Functional Interplay between Histone H2B ADP-Ribosylation and Phosphorylation Controls Adipogenesis

Although ADP-ribosylation of histones by PARP-1 has been linked to genotoxic stress responses, its role in physiological processes and gene expression has remained elusive. We found that NAD+-dependent ADP-ribosylation of histone H2B-Glu35 by small nucleolar RNA (snoRNA)-activated PARP-1 inhibits AMP kinase-mediated phosphorylation of adjacent H2B-Ser36, which is required for the proadipogenic gene expression program. The activity of PARP-1 on H2B requires NMNAT-1, a nuclear NAD+ synthase, which directs PARP-1 catalytic activity to Glu and Asp residues.

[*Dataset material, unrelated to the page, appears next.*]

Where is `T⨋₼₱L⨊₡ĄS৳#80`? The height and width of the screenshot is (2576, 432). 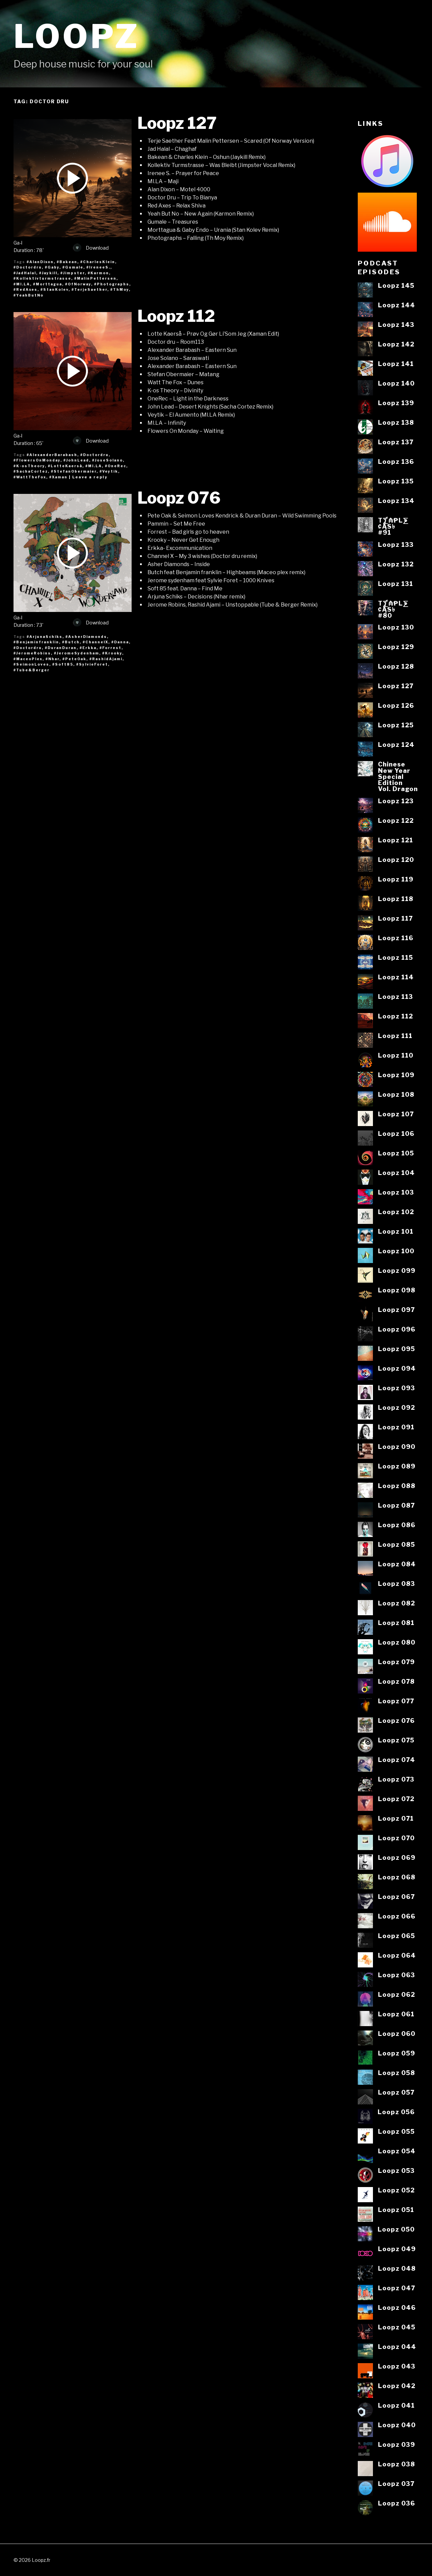
T⨋₼₱L⨊₡ĄS৳#80 is located at coordinates (393, 609).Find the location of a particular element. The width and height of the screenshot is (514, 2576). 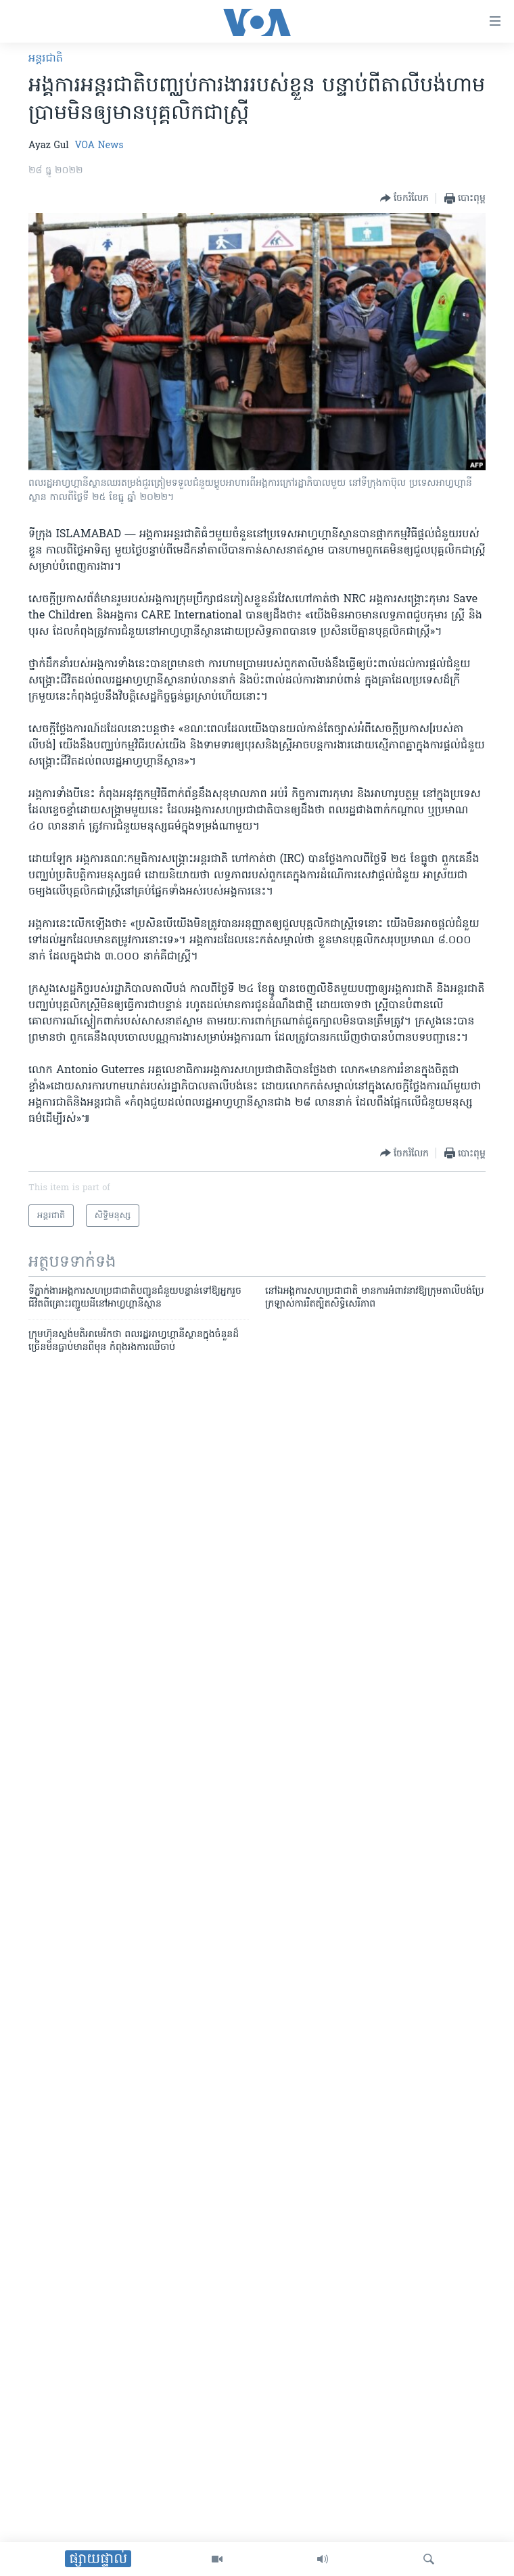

ADP-ribosylation of Glu35 and the subsequent reduction of H2B-Ser36 phosphorylation inhibits the differentiation of adipocyte precursors in cultured cells. Parp1 knockout in preadipocytes in a mouse lineage-tracing genetic model increases adipogenesis, leading to obesity. Collectively, our results demonstrate a functional interplay between H2B-Glu35 ADP-ribosylation and H2B-Ser36 phosphorylation that controls adipogenesis. [Display omitted] •Glu35 on histone H2B is a key site of PARylation and regulation during adipogenesis•NMNAT-1 promotes snoRNA-activated PARP-1 Glu/Asp PARylation activity•H2B-Glu35 PARylation inhibits H2B-Ser36 phosphorylation to control adipogenesis•PARP-1 controls adipogenesis and body weight by regulating adipocyte precursors Huang et al. show that the nuclear NAD+ synthase, NMNAT-1, directs PARP-1 catalytic activity to Glu and Asp residues on histones. Physiological ADP-ribosylation of histone H2B-Glu35 by snoRNA-activated PARP-1 with NMNAT-1 inhibits AMPK-mediated phosphorylation of adjacent H2B-Ser36, which is required for proadipogenic gene expression and fat metabolism in vivo.